= Work to complete =
Please reproduce all of the listing below exactly and drop its images.

= Records supplied =
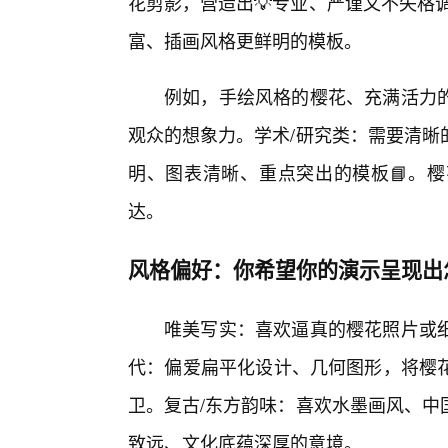
花剪影，营造出💡专业、严谨又不失格
富、插画风格更鲜明的模板。
例如，手绘风格的樱花、充满活力
观众的想象力。学术/研究类：需要清晰
明、图表清晰、重点突出的模板📘。
达。
风格偏好：你希望你的演示呈现出
唯美写实：喜欢逼真的樱花照片或
代：偏爱扁平化设计、几何图形，将樱
卫。复古/东方韵味：喜欢水墨画风、中
致远、文化底蕴深厚的意境。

= Solution =
花剪影，营造出💡专业、严谨又不失格
富、插画风格更鲜明的模板。
例如，手绘风格的樱花、充满活力
观众的想象力。学术/研究类：需要清晰
明、图表清晰、重点突出的模板📘。
达。
风格偏好：你希望你的演示呈现出
唯美写实：喜欢逼真的樱花照片或
代：偏爱扁平化设计、几何图形，将樱
卫。复古/东方韵味：喜欢水墨画风、中
致远、文化底蕴深厚的意境。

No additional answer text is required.